As long as we're off thread, once when my ex and first two daughters visited, I was told that first daughter was to receive her mom's pinto std shift when they returned to South Carolina.
Since daughter no.1 had only just begun driving in flat land Louisiana, she was concerned about driving in hill/mountain country. We went on a Sunday to a factory loading ramp for big rigs and she practiced driving up, hold on incline, start uphill with proper clutch. She later, back home in S.C., said she had no problem now on hills but still jerk started on flat land.
I learned to parallel park with full size American cars (1940s-50s) so the only problems came with smaller cars with different visual references.

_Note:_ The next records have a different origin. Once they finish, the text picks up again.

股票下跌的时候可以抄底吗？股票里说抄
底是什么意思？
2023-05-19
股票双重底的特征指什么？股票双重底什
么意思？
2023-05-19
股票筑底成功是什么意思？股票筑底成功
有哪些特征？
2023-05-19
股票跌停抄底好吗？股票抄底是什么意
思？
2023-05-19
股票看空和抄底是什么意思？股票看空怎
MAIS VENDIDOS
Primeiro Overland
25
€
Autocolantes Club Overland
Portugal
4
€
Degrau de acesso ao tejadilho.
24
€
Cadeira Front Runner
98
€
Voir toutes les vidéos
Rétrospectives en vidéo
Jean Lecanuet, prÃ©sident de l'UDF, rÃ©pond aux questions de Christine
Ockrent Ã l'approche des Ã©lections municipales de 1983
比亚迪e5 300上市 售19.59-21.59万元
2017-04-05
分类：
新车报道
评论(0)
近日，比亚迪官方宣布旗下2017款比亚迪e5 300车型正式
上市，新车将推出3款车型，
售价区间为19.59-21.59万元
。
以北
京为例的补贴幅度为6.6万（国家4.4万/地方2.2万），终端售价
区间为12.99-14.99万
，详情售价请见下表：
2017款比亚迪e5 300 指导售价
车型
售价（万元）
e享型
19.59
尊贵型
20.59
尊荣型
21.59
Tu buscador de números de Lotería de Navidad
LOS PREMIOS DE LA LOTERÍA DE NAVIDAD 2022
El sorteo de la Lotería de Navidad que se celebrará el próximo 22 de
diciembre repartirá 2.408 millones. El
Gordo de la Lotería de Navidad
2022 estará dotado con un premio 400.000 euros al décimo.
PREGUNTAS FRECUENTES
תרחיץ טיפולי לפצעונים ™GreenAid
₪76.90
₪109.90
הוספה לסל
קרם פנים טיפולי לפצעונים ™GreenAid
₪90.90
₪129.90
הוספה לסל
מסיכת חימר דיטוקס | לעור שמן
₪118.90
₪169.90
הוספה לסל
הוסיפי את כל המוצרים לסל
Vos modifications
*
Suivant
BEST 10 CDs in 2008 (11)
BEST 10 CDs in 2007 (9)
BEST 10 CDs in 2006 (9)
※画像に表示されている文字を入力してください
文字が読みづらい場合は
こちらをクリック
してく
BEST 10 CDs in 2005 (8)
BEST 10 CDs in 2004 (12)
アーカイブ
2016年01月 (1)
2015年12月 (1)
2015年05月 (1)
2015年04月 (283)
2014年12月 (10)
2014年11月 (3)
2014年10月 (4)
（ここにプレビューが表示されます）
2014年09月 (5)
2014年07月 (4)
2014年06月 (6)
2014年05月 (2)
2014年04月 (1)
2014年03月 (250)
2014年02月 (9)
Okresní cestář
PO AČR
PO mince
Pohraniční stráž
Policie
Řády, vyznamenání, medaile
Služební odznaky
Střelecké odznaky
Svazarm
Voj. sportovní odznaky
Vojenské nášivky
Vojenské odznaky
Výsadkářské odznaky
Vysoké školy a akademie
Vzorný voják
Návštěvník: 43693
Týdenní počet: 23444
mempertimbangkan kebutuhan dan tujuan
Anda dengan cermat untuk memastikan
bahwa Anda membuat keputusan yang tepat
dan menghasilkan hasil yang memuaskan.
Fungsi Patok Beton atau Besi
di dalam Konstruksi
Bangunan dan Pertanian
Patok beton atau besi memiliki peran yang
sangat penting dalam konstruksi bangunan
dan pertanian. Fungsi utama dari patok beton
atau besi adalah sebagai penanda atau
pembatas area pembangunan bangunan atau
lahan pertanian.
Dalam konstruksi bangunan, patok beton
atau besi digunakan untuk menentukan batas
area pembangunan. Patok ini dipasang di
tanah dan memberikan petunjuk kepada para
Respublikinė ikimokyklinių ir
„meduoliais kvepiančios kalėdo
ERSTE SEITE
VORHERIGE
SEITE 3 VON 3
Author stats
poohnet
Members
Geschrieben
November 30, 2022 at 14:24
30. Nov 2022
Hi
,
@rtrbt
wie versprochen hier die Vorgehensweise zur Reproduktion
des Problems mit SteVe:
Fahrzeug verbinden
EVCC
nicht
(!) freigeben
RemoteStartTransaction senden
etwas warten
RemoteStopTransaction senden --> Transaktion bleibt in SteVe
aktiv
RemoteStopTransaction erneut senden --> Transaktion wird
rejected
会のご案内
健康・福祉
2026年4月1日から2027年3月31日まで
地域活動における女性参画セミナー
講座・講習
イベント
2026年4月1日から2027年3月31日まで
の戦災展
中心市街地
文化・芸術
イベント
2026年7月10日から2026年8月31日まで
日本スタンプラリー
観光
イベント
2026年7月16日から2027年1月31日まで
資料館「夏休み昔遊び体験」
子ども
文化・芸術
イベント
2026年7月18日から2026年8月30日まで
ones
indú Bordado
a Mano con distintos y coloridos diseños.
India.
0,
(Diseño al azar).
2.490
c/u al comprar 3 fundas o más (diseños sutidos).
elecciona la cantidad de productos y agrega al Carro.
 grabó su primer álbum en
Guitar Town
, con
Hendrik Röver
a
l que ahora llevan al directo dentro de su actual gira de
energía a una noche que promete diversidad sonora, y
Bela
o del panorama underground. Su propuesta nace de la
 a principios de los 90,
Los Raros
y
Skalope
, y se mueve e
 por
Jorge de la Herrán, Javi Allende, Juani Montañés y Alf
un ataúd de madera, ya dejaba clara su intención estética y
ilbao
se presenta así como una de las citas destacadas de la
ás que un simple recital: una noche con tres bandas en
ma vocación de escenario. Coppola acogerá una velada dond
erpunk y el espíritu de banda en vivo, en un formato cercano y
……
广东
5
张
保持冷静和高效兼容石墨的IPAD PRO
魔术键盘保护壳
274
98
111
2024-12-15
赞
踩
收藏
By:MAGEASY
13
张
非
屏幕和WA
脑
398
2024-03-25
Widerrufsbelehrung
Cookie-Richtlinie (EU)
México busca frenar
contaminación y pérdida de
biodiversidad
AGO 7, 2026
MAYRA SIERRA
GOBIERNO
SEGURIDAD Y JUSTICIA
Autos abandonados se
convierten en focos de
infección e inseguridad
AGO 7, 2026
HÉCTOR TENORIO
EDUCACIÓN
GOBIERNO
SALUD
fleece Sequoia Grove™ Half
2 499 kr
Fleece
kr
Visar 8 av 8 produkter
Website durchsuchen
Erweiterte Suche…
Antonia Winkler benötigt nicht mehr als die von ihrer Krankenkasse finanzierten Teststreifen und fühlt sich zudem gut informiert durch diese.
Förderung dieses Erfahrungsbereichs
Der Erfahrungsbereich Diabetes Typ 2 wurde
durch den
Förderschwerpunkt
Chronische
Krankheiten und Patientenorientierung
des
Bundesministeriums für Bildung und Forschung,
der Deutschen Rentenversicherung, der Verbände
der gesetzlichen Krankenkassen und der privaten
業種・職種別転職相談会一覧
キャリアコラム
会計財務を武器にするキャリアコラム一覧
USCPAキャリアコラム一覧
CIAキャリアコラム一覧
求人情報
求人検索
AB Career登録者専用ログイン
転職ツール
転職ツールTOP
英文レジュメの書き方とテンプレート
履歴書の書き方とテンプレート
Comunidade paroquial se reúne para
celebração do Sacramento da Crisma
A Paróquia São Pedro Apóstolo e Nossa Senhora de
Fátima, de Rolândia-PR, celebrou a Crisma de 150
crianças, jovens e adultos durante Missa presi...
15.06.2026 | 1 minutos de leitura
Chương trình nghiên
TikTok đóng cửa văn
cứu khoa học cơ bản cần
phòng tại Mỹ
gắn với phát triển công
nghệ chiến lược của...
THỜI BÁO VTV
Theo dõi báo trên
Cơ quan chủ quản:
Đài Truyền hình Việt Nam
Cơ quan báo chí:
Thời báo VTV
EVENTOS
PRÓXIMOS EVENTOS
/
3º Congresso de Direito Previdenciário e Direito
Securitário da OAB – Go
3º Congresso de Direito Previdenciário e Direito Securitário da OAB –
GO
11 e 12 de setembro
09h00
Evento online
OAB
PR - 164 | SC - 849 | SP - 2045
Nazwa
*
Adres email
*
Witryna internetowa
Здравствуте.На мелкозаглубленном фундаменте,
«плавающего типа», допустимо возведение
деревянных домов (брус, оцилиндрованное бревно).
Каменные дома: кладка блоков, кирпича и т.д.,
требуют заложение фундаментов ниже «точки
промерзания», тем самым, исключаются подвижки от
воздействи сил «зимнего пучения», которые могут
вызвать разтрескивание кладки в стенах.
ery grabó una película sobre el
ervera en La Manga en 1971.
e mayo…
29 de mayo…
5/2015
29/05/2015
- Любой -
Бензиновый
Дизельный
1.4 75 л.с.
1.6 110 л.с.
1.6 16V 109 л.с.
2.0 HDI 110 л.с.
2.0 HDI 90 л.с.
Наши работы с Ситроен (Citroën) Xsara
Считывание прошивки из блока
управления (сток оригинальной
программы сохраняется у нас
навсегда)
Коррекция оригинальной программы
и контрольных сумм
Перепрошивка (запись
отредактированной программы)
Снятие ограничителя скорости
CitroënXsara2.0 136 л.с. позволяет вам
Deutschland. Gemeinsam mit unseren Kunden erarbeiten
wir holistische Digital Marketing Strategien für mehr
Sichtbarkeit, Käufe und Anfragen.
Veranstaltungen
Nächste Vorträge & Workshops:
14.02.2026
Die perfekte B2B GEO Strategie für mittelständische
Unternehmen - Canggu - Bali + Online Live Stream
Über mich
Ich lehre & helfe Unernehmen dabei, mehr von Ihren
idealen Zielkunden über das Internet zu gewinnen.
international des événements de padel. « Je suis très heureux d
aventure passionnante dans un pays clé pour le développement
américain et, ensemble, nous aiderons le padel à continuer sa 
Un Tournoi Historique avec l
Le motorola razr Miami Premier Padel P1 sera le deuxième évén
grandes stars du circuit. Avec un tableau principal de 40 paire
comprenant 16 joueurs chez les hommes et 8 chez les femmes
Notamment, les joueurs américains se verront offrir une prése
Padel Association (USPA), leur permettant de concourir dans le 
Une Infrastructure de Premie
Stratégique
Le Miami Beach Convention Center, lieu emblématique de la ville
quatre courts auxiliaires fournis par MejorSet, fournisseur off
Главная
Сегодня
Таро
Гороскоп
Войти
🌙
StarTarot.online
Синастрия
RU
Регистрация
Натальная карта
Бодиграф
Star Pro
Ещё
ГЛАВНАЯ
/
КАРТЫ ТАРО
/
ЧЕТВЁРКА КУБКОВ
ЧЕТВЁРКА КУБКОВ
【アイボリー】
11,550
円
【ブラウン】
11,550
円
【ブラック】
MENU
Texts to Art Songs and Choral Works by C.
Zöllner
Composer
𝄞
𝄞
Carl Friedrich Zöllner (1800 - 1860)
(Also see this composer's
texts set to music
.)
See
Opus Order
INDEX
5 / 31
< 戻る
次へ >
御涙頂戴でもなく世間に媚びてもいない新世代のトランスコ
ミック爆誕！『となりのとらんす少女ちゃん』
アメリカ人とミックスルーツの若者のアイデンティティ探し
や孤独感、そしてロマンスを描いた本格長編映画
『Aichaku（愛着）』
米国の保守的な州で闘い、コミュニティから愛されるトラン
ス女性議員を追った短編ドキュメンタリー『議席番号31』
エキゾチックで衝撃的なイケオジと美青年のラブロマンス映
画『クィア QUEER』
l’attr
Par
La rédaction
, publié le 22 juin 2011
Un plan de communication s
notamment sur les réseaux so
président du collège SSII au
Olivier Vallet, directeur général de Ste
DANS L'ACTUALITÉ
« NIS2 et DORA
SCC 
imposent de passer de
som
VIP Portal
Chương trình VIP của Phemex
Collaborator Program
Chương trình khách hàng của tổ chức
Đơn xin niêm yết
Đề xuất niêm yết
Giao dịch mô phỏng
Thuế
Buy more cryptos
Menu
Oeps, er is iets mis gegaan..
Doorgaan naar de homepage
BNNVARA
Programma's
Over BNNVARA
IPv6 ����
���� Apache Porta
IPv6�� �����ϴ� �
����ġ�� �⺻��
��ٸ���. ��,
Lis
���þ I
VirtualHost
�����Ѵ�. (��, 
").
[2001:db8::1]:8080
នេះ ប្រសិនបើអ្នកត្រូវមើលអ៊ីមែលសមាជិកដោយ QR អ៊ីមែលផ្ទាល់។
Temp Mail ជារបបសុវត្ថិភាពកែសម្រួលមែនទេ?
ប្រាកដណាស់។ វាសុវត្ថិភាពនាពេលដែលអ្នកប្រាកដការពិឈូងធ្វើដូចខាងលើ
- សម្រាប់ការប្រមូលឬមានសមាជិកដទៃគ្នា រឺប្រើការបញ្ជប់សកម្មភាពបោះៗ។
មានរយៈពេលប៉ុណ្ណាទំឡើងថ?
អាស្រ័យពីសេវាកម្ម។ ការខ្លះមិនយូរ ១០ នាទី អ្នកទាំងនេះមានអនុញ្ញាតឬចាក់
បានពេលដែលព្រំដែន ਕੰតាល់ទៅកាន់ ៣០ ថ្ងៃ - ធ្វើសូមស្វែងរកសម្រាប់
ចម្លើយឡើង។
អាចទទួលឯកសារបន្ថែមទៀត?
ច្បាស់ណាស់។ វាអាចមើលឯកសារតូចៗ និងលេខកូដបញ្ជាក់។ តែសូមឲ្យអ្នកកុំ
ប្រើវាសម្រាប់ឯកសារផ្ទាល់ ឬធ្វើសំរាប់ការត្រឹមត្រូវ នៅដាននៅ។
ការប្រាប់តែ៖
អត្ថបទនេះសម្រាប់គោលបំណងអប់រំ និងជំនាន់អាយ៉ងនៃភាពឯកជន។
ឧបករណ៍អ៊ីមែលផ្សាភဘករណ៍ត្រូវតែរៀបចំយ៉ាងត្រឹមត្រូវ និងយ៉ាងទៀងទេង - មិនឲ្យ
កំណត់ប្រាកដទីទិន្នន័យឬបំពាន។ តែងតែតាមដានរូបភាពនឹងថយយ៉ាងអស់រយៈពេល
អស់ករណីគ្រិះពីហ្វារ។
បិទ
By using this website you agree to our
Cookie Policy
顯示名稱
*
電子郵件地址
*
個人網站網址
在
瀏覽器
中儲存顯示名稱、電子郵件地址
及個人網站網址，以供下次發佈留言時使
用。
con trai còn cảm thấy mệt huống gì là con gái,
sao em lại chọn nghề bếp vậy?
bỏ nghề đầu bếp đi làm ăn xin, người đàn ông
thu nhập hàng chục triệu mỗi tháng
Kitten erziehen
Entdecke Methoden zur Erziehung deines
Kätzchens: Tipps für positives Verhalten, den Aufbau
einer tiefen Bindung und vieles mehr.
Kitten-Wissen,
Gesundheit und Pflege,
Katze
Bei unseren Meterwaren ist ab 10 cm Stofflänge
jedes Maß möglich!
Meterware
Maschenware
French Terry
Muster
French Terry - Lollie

More revelations occurred with front wheel drive. They just don't skid the way the experts say front wheel drive is supposed to.
 

People don't understand braking distances and how if you have to brake for sone reason they will go right up your ass because there is no possible way to avoid it when you are only half a car distance behind me tailgating me.

I want to put a bumper sticker on my car that says "If you are going to ride my ass, at least pull my hair."

Then don't get me started on the zipper method. Nobody here comprehends the basic concept about everyone waiting until the merge point to merge, and that while traffic is indeed slower it is still the most efficient way to merge when two lanes become one. Instead they believe people are just trying to get ahead, so they try to prevent them from merging. Then you have the idiots who start merging 3 miles before the merge point forcing traffic to get even more slow and congested.

Turn signals? WTF are those?

All because people today are not actually taught to drive.